Q: How much of a political challenge would that be?
Healthcare is one of the most heavily lobbied industries in America. The hospital industry itself is 8% of GDP, so there would be a lot of pushback. But when we compare the pushback to the pain that high healthcare costs are inflicting on all of us, the impetus for action is pretty clear.
Q: What is the role for business?
Part of what’s so interesting in healthcare right now is that a $2.7 trillion industry that’s rife with inefficiency leaves tremendous space for innovators to come in and disrupt the status quo. We are starting to see companies do that.
Since business pays a portion of the insurance premiums for millions of employees, CEOs are aware that healthcare costs are an enormous strain. For manufacturing companies, it can be the largest input price to the cost of production.
Some companies are doing an amazing job seeking creative ways to reduce healthcare costs. I know of one firm that’s actually paying patients to choose a lower-price MRI. It’s the same quality. The patient is paid $500. The company still pays less overall. Everybody wins.
Or, if I’m an employee in a Chicago office, perhaps my company will allow me to fly to the Mayo Clinic or to MD Anderson in Texas where, potentially, I can get care that is both cheaper and higher quality than I can get locally.
If prices were more transparent, that would help patients be effective choosers. Increasing patients’ sensitivity to price and quality and their willingness to travel further to get better and lower cost care could have an impact. But right now, we have a very complicated market with almost no information. The federal government has the most power to effect change.
Q: Does this research offer any insight on where U.S. healthcare fits globally?
The U.S. is an outlier because it is one of the only countries where healthcare prices are market determined. In most countries, the prices are regulated. One of the challenging questions in healthcare is whether the ways that healthcare differs from traditional markets allow prices to be set through negotiation. I think the jury is still out.
Ultimately, if making these markets more transparent and increasing competition doesn’t rein in price, then we need to think about whether healthcare is so different from other sectors of the economy that it requires something like price regulation.

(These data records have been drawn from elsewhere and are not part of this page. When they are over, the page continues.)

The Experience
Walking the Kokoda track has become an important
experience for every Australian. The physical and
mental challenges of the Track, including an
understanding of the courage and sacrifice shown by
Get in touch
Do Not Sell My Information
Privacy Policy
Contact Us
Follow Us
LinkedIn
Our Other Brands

Q: What are the next steps for research?
We had the opportunity to analyze data at a scale that nobody had done before. We examined nearly a third of the privately insured patients in the U.S., but we need more data. For example, we don’t have data from Blue Cross Blue Shield. I’d love to see how they compare. I’d like to make a plea to the folks who read this interview: if you work for an insurance company, please make your data public. We tackle big challenges by getting more and better information. More data will give us a richer and more nuanced picture of healthcare spending in the United States.

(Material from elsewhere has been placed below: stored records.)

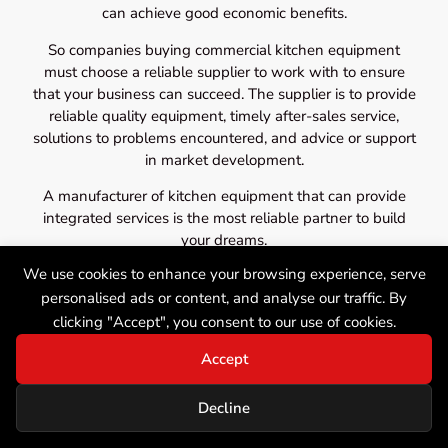
can achieve good economic benefits.
So companies buying commercial kitchen equipment
must choose a reliable supplier to work with to ensure
that your business can succeed. The supplier is to provide
reliable quality equipment, timely after-sales service,
solutions to problems encountered, and advice or support
in market development.
A manufacturer of kitchen equipment that can provide
integrated services is the most reliable partner to build
your dreams.
We use cookies to enhance your browsing experience, serve
personalised ads or content, and analyse our traffic. By
clicking "Accept", you consent to our use of cookies.
Accept
Decline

Going forward, I’m also doing some really interesting work with my Yale colleague Fiona Scott Morton where we’re actually going to work with a large insurer to see if we can present information and structure monetary and non-monetary incentives in a way to help patients make better choices—choose better care at a lower price. It’s putting the evidence from this paper into action and seeing if we can really begin to come up with scalable solutions. I’m excited to see what we find.